TRY IT: Could you write out, exactly as they stand, only the lines in the listing below from the line with "understanding overlooks the" to the line with "college’s campuses are situated.", both ends included, without the pictures?

RECORDS:
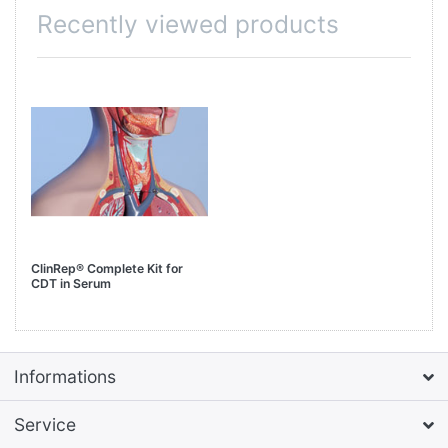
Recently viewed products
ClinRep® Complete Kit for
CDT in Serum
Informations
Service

---

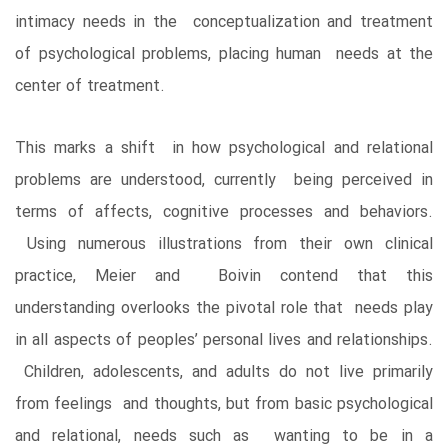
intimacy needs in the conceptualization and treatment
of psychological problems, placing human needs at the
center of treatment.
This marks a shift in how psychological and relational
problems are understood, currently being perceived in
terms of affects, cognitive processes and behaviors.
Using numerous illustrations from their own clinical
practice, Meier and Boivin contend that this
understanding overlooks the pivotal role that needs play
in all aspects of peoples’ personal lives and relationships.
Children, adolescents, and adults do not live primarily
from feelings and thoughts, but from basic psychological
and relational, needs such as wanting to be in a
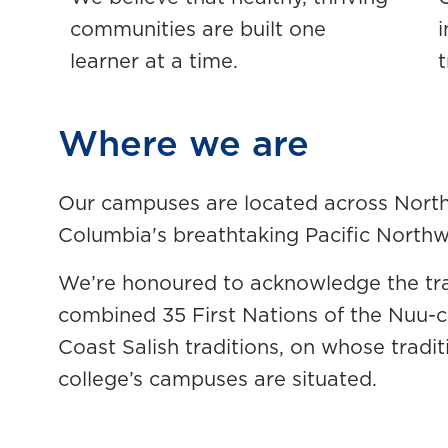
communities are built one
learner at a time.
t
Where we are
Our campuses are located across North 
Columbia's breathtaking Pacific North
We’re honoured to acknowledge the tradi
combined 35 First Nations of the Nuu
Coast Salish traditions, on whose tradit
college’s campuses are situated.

ANSWER BOX:
understanding overlooks the pivotal role that needs play
in all aspects of peoples’ personal lives and relationships.
Children, adolescents, and adults do not live primarily
from feelings and thoughts, but from basic psychological
and relational, needs such as wanting to be in a
communities are built one
learner at a time.
t
Where we are
Our campuses are located across North 
Columbia's breathtaking Pacific North
We’re honoured to acknowledge the tradi
combined 35 First Nations of the Nuu
Coast Salish traditions, on whose tradit
college’s campuses are situated.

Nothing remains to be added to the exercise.